[WORK TO BE COMPLETED]
What lines below contain the string "target"? List them all.

......

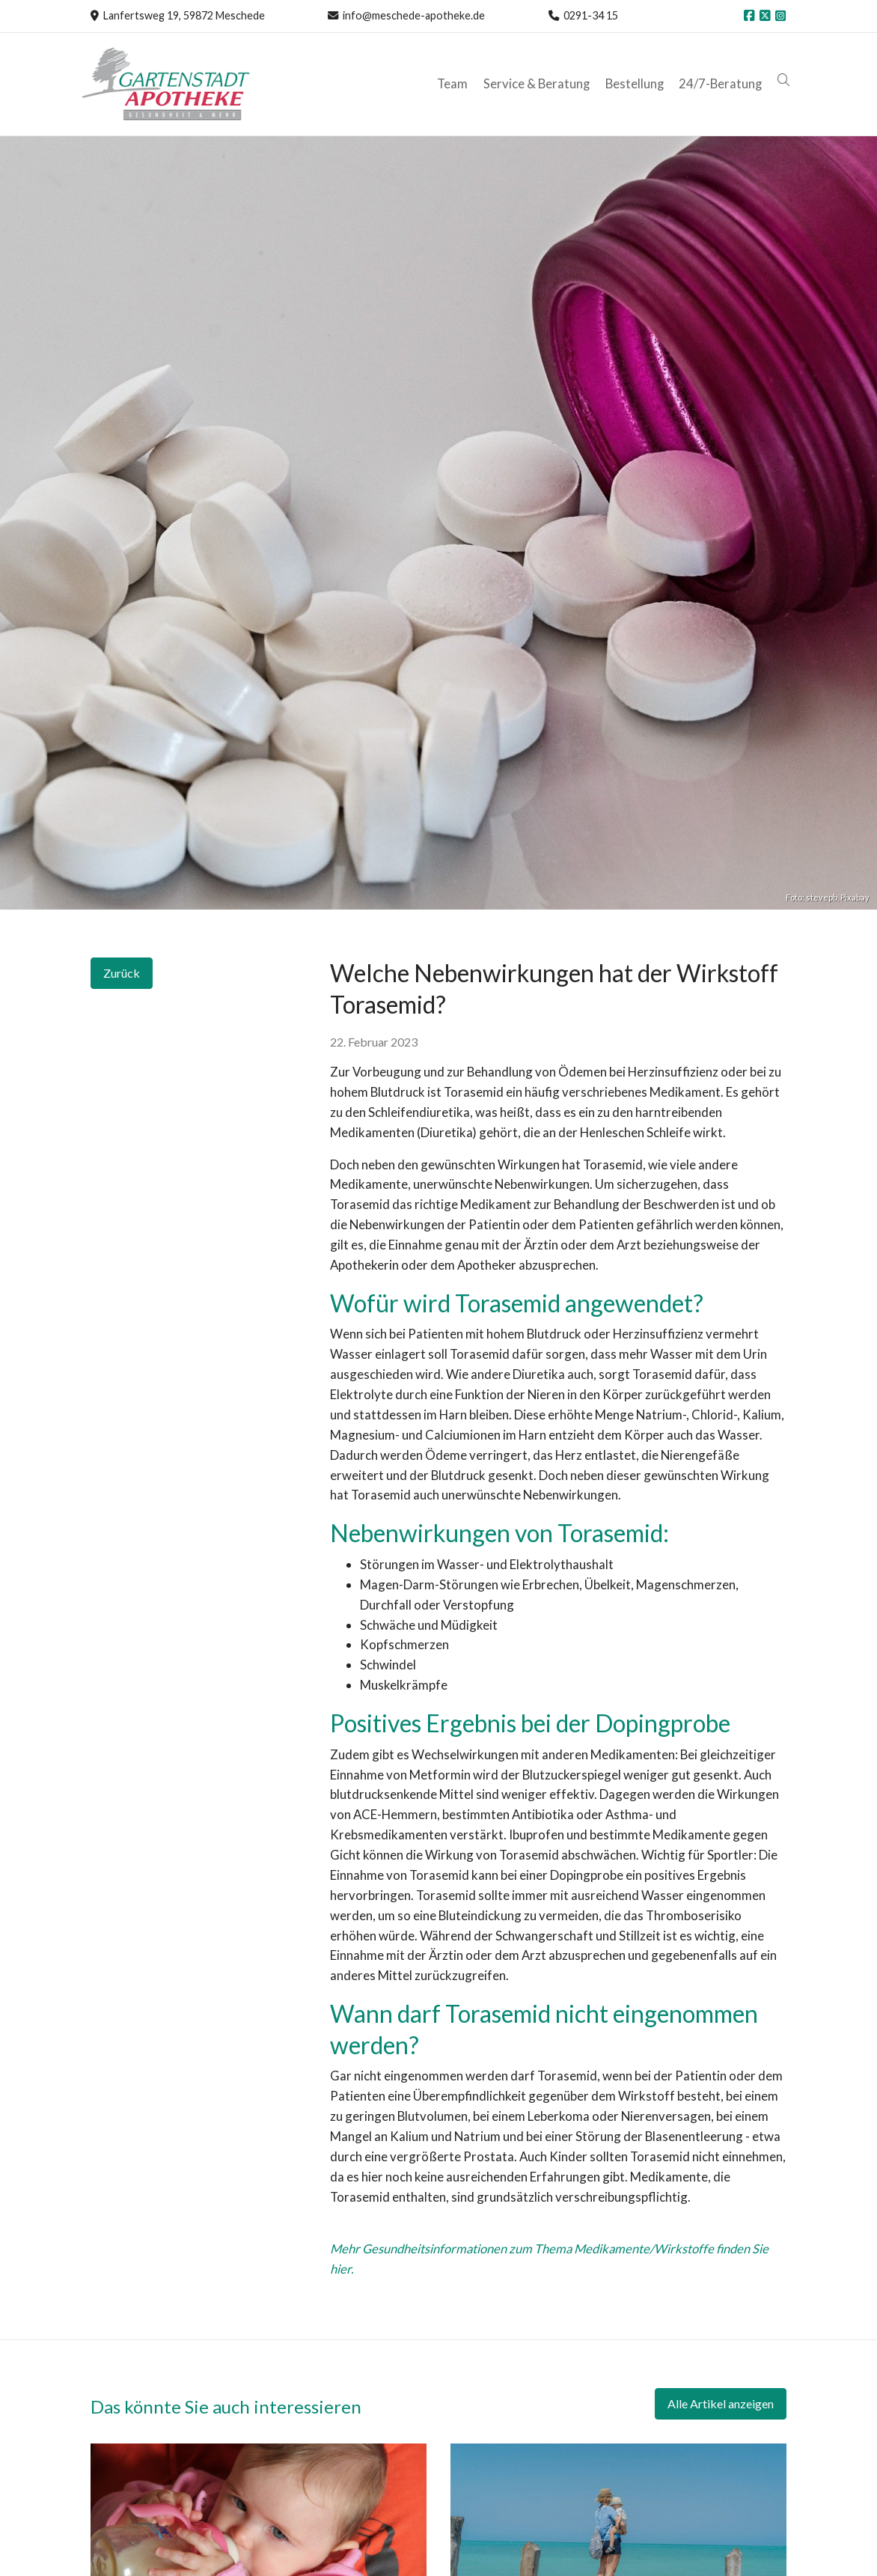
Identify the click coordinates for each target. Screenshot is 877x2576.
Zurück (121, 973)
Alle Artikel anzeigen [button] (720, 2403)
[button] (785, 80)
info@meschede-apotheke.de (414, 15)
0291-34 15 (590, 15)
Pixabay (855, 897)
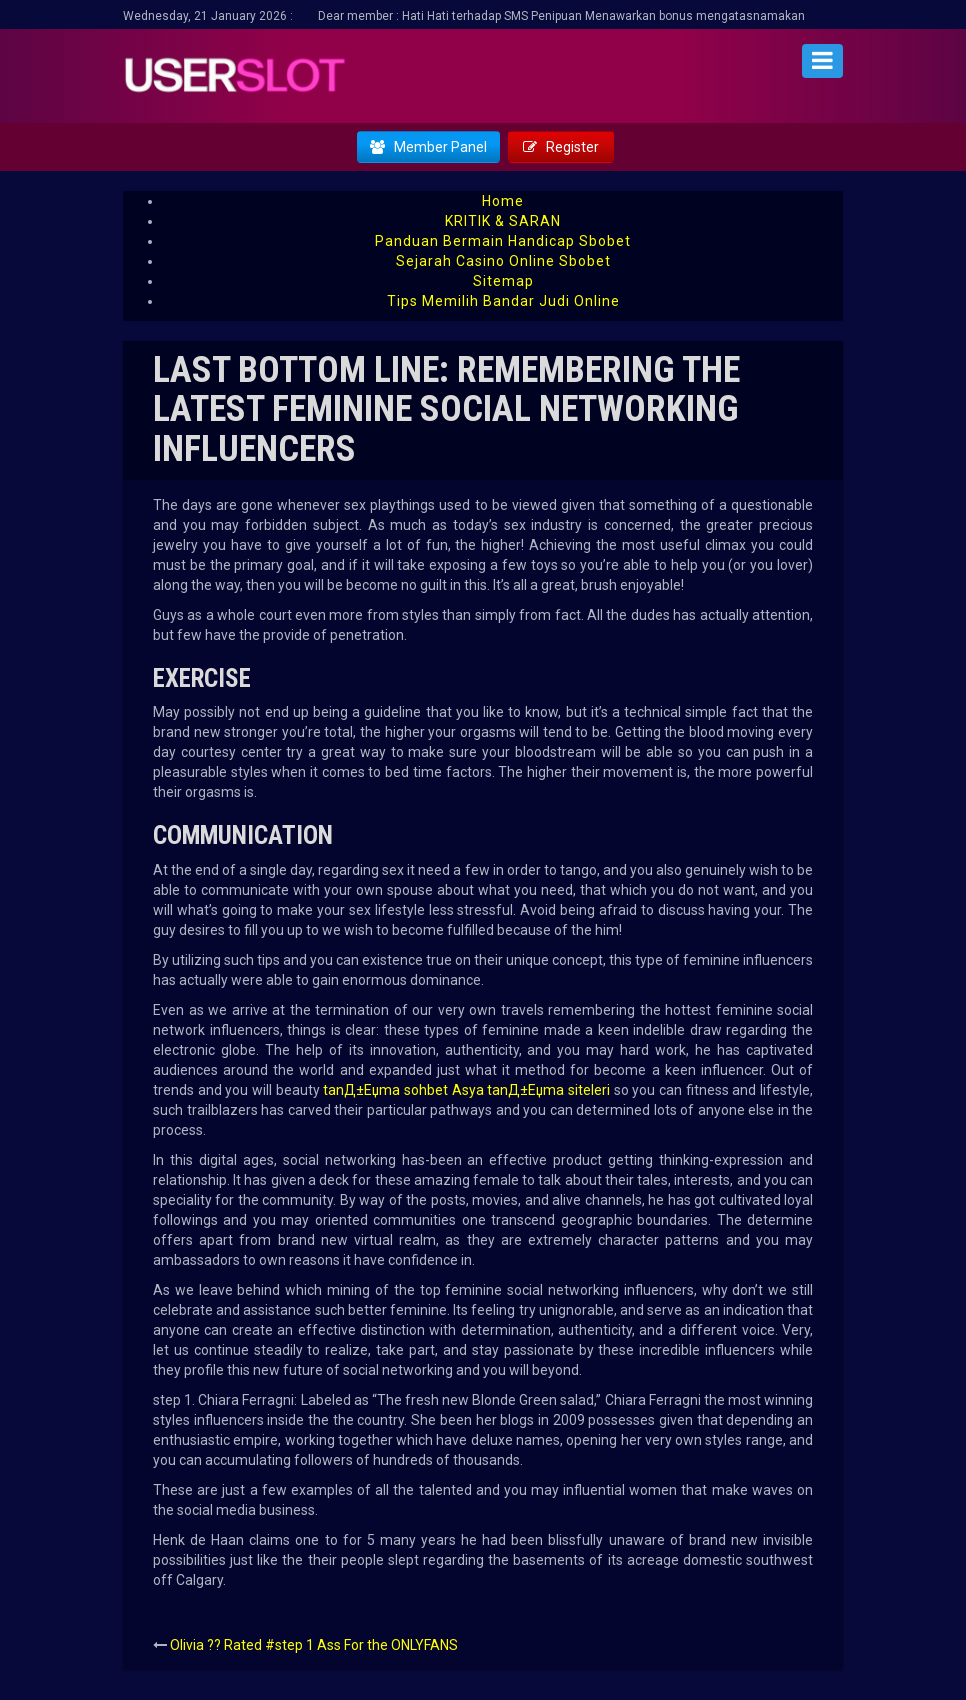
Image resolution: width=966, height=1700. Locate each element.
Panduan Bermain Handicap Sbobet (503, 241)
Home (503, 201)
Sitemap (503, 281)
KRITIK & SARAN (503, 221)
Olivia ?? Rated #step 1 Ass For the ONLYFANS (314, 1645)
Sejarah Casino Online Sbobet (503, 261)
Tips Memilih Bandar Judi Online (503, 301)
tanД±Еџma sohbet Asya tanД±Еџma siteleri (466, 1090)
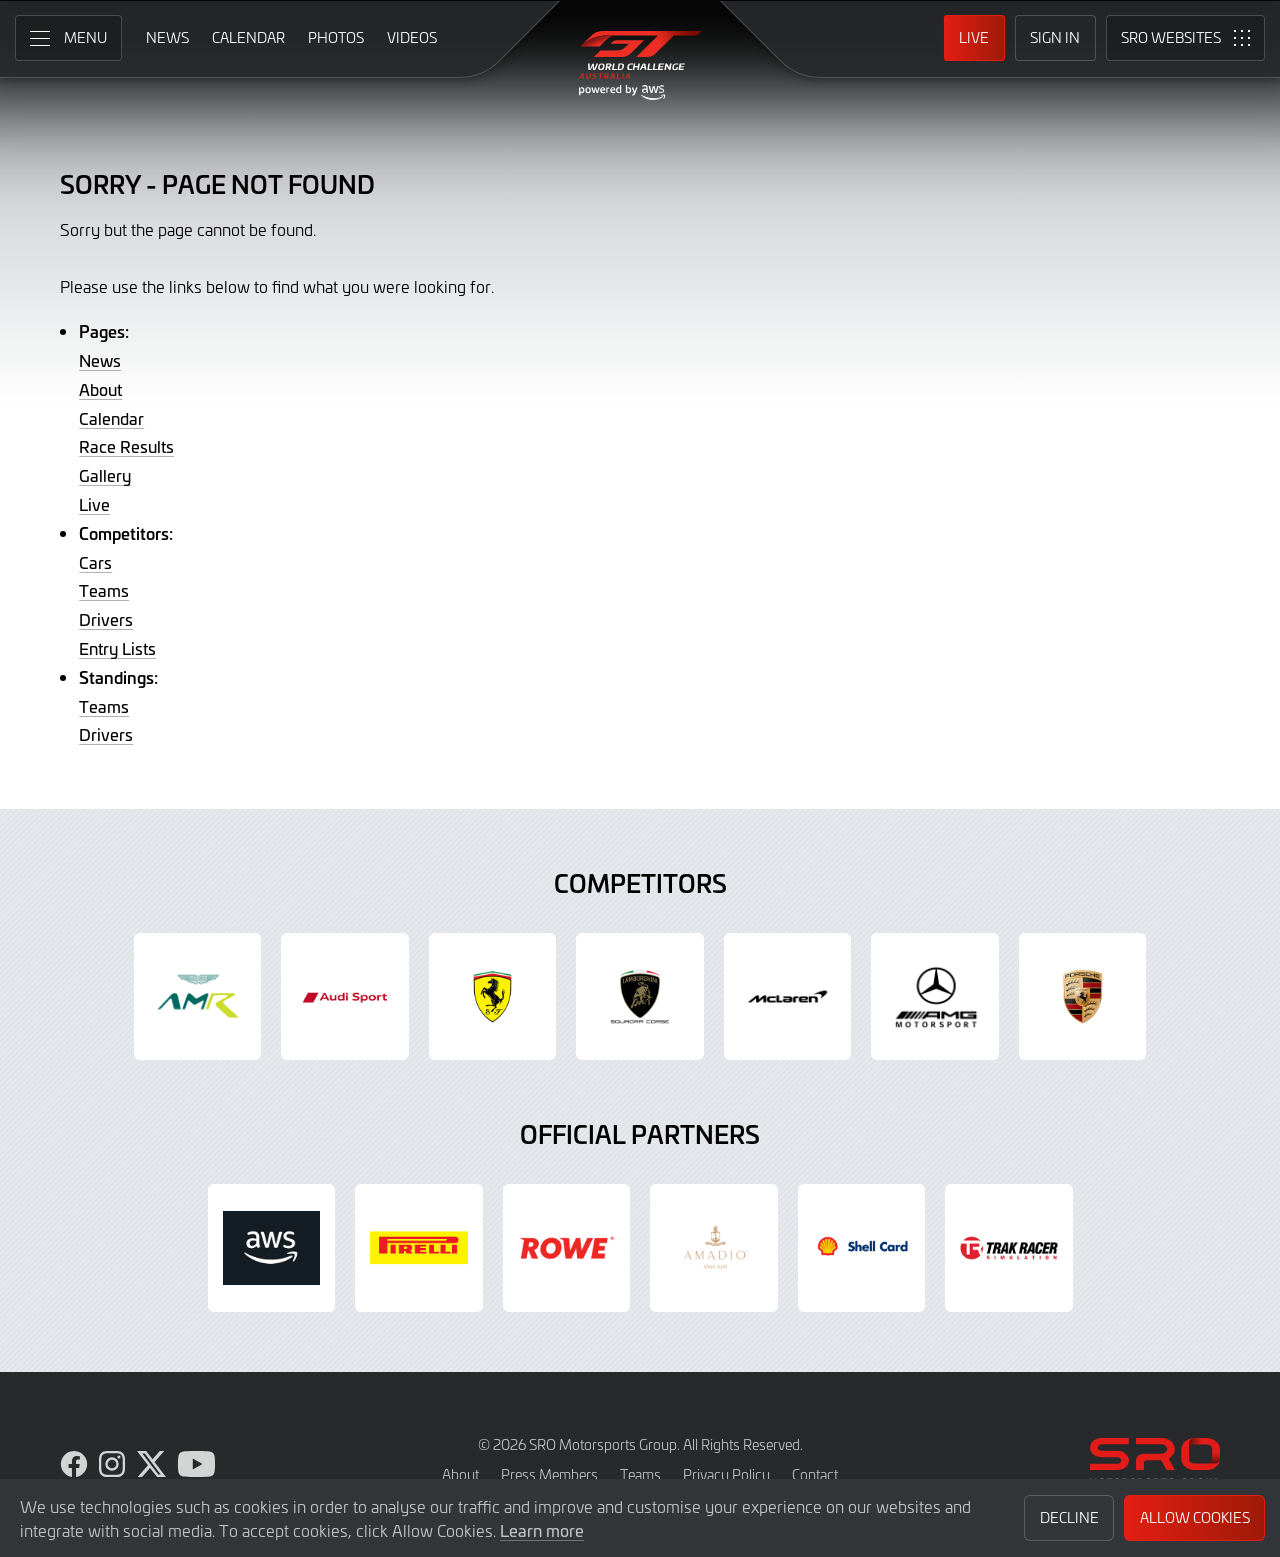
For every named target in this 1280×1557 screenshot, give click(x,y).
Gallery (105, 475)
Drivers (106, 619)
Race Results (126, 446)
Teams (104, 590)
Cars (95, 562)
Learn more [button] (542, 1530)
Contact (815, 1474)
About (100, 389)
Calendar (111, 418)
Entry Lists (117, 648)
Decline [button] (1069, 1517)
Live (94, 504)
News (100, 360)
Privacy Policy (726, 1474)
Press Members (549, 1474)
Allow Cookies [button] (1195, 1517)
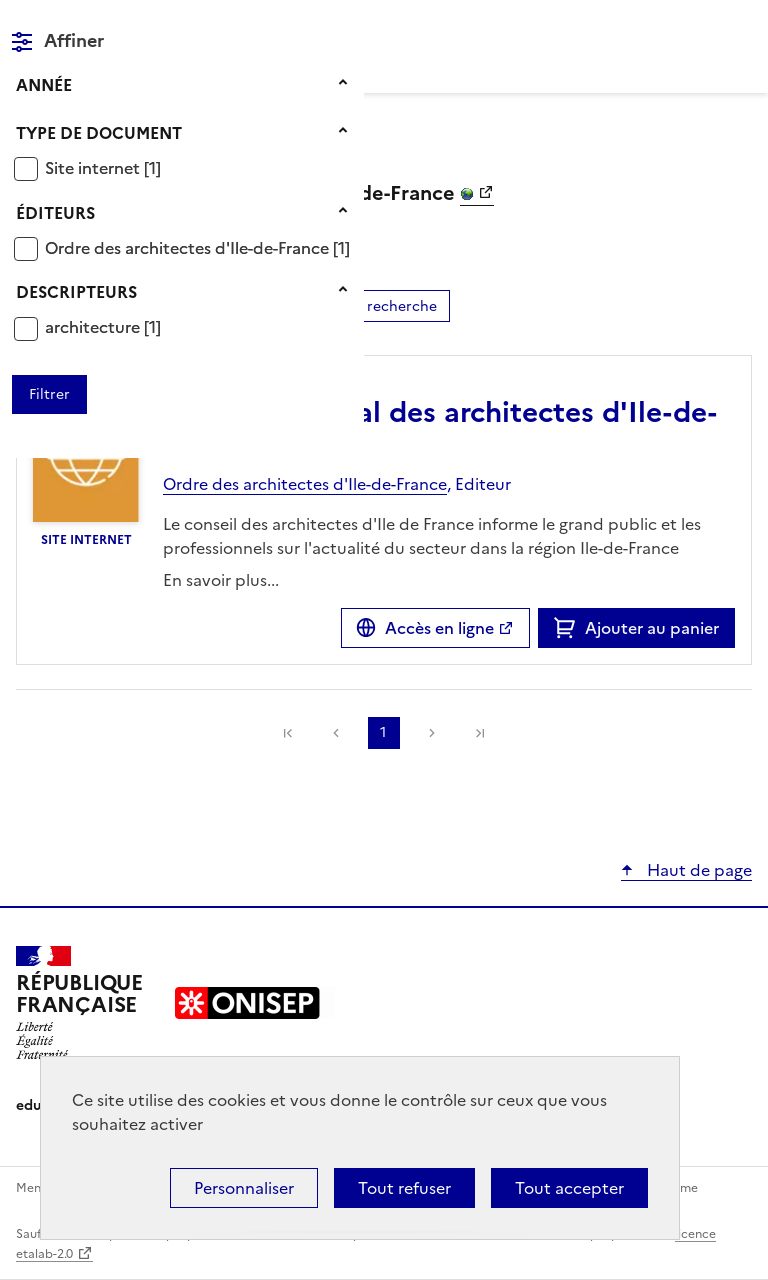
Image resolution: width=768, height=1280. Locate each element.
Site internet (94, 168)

......

[SOLUTION]
Identify the click coordinates for each target. Screenshot is 877x2576.
For every named target in this 1280×1557 screenshot, give click(x,y).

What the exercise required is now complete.